If a line in the data holds the string "Сметы", list it.

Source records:
◆ ◆ ◆
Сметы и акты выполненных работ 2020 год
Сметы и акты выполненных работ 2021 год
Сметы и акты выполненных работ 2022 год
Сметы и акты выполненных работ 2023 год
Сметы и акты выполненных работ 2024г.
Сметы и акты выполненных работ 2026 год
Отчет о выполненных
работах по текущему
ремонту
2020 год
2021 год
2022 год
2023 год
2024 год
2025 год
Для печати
◆ ◆ ◆
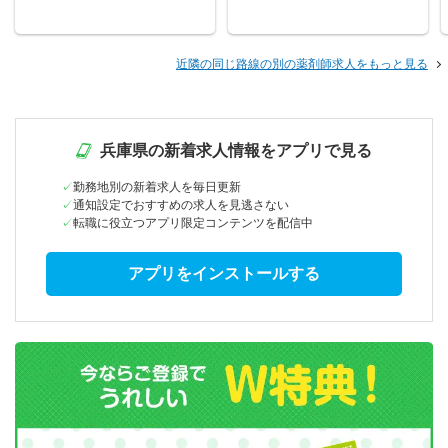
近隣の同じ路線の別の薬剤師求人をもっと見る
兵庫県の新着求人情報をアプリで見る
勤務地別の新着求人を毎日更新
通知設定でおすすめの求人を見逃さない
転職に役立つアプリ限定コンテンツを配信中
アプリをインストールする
◆ ◆ ◆
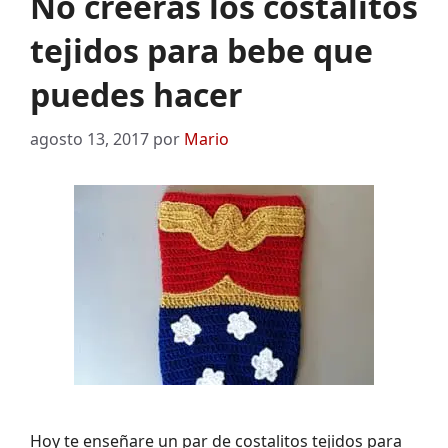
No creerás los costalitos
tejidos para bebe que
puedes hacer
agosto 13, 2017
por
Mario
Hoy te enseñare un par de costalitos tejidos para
◆ ◆ ◆
Solution for this problem:
Сметы и акты выполненных работ 2020 год
Сметы и акты выполненных работ 2021 год
Сметы и акты выполненных работ 2022 год
Сметы и акты выполненных работ 2023 год
Сметы и акты выполненных работ 2024г.
Сметы и акты выполненных работ 2026 год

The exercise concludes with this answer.